Task instructions. Make an exact copy of the records, dropping all pictures.

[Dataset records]
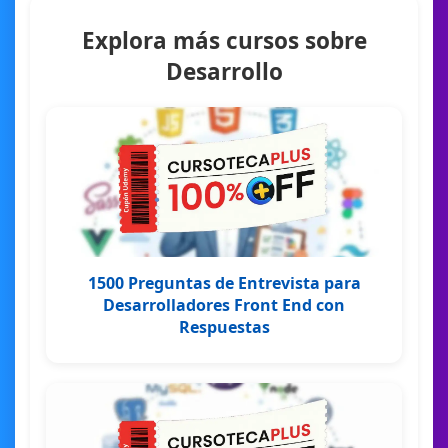
Explora más cursos sobre
Desarrollo
1500 Preguntas de Entrevista para
Desarrolladores Front End con
Respuestas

Output.
Explora más cursos sobre
Desarrollo
1500 Preguntas de Entrevista para
Desarrolladores Front End con
Respuestas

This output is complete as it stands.